Book Review by Cari Mayhew.

This book is an all-singing, all-dancing time-travel-mystery-thriller – the plot is simultaneously absurd and delightful.

The action kicks off immediately when the Protagonist wakes up with no recollection of who he is – and witnesses a murder.  But events take an even stranger turn the following day when he wakes up as someone else, replaying the events of the previous day.

Effectively, the Protagonist takes the roles of several different versions of himself in randomly assigned host bodies, replaying the events of the same day over and over.  His predicament is a form of rehabilitative imprisonment, and he soon learns he can only escape this predicament by solving the murder.

There are plots and subplots galore, with juicy gossip at every turn, and I reveled in it!  With so much going on, I had no pause to try and figure out who the murderer was.  It became quite hard to keep up even before I had reached the halfway mark.  As I went along the book, I found that the author was making reference to a lot of things that had slipped my mind.

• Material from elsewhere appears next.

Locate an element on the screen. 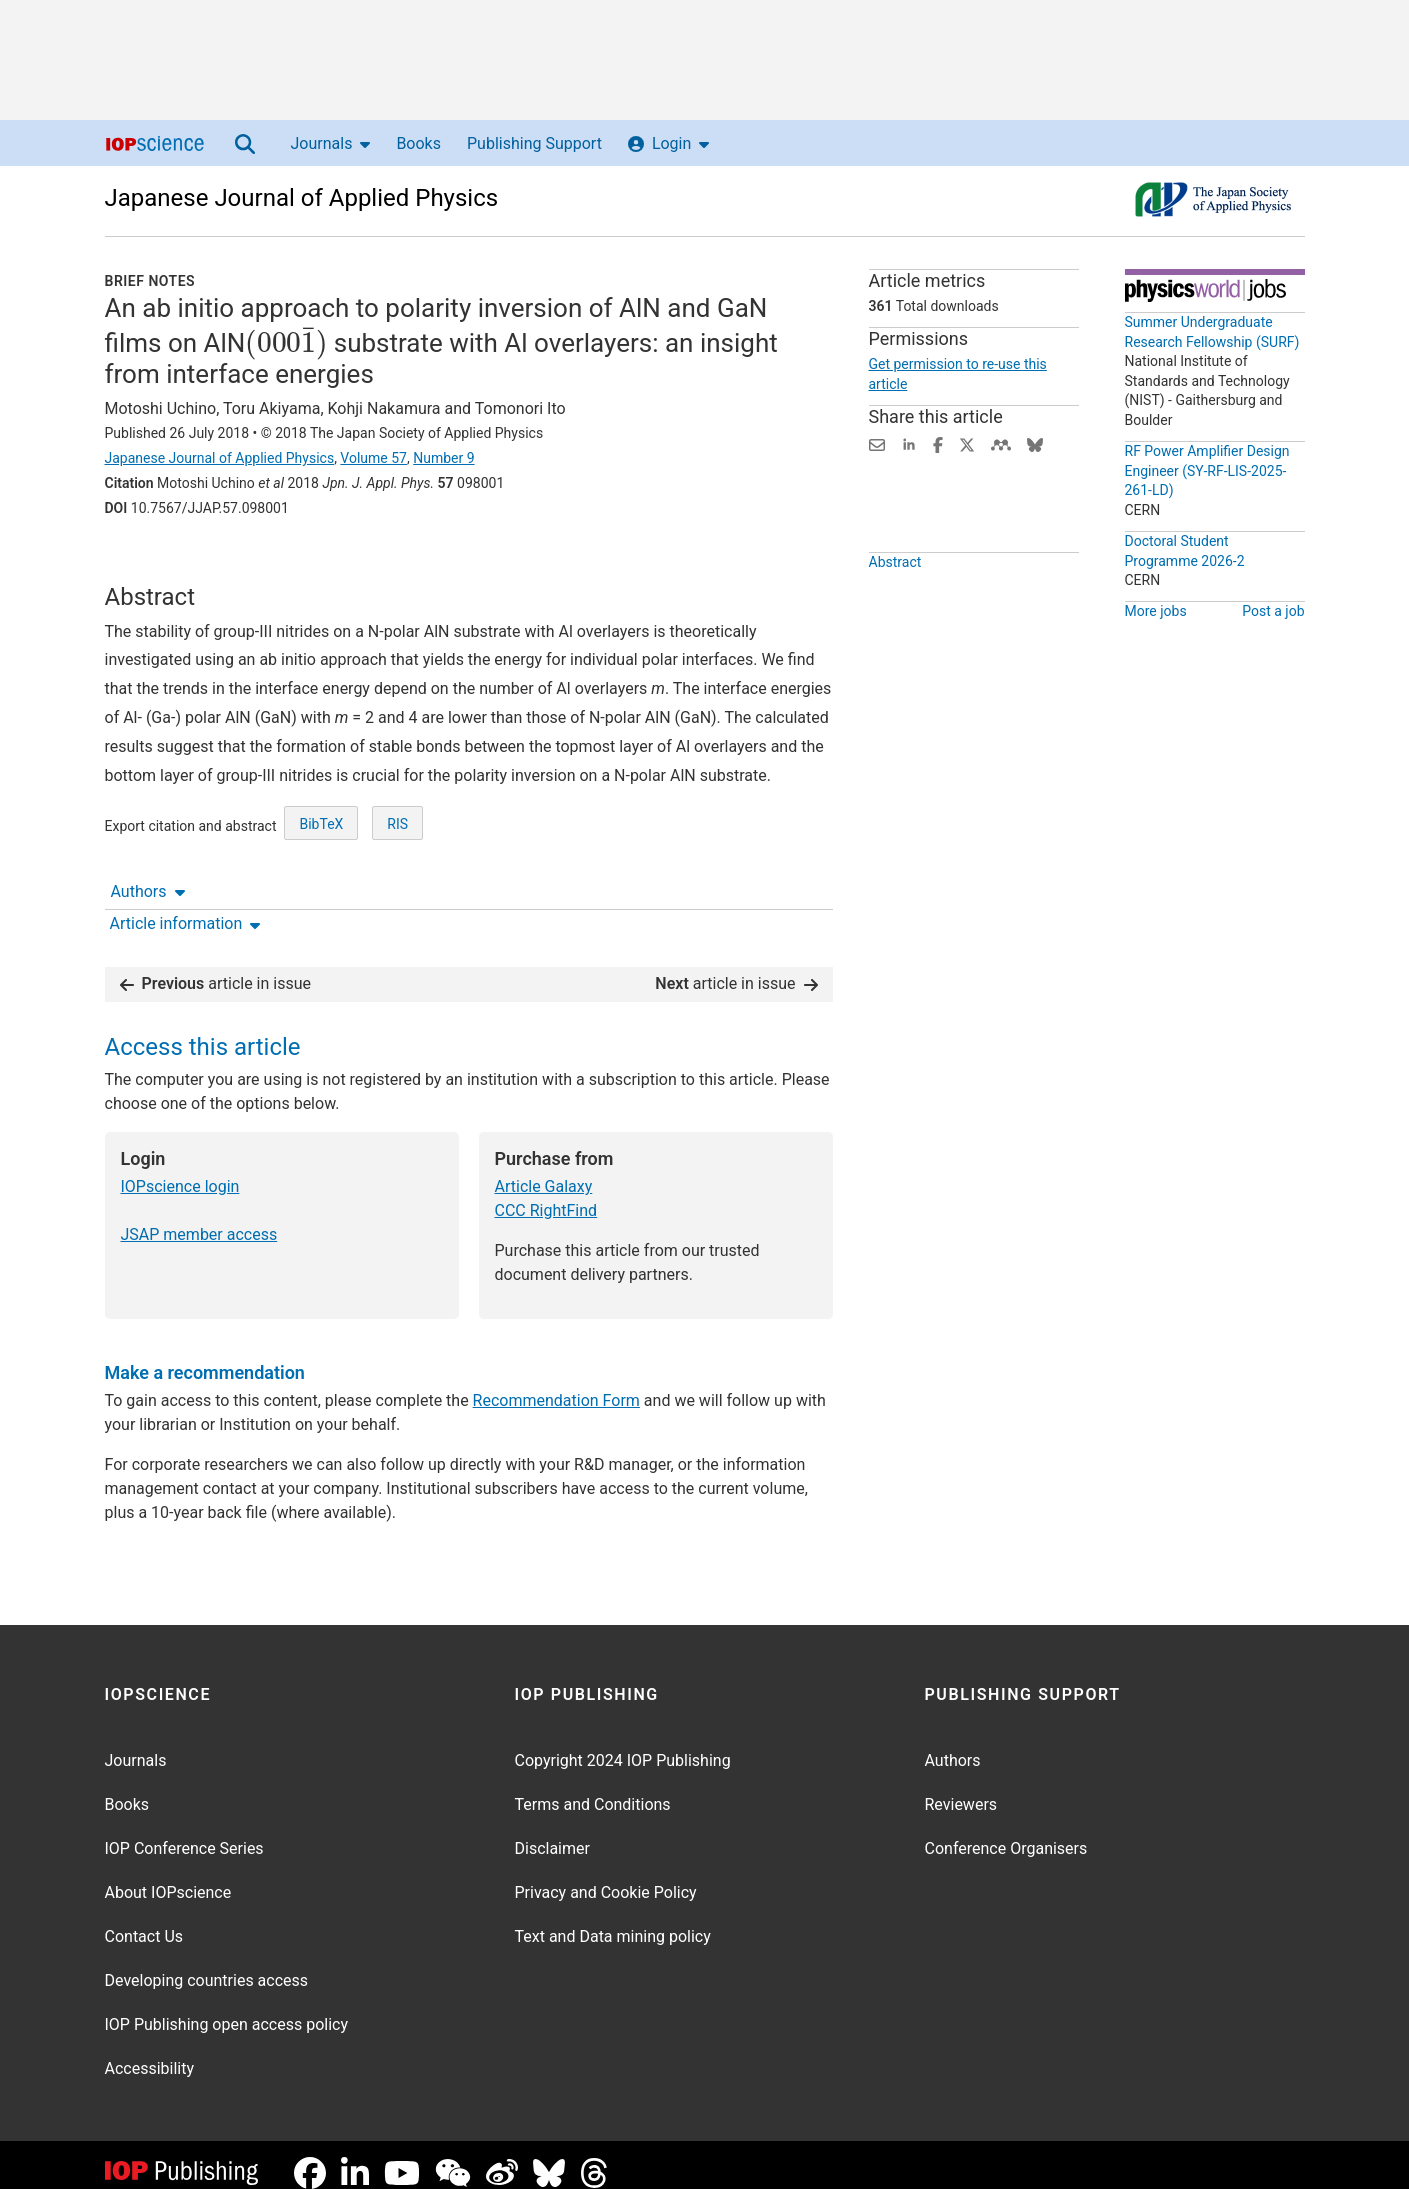  More jobs is located at coordinates (1156, 611).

The Protagonist struggles with ascertaining and maintaining his true identity and struggles to ascertain and assure himself of who’s a friend and who’s a foe.  He tries to leave clues for himself and his helpers but his host bodies alternatively provide assistance and impediments.

The Protagonist solves the central murder with 20% of the book left to go – he’s still on a mission to do the save the others in his situation.  And with 10% of the book left he sets out to solve another murder on the same premises.

The author uses an old-fashioned but bearable writing style.  One thing I particularly enjoyed about the book was how the soul of the Protagonist reacts in the bodies of different hosts, all with different tendencies and propensities.

It was a pleasure to read, and I may have enjoyed it more had I been able to keep track of the minutiae.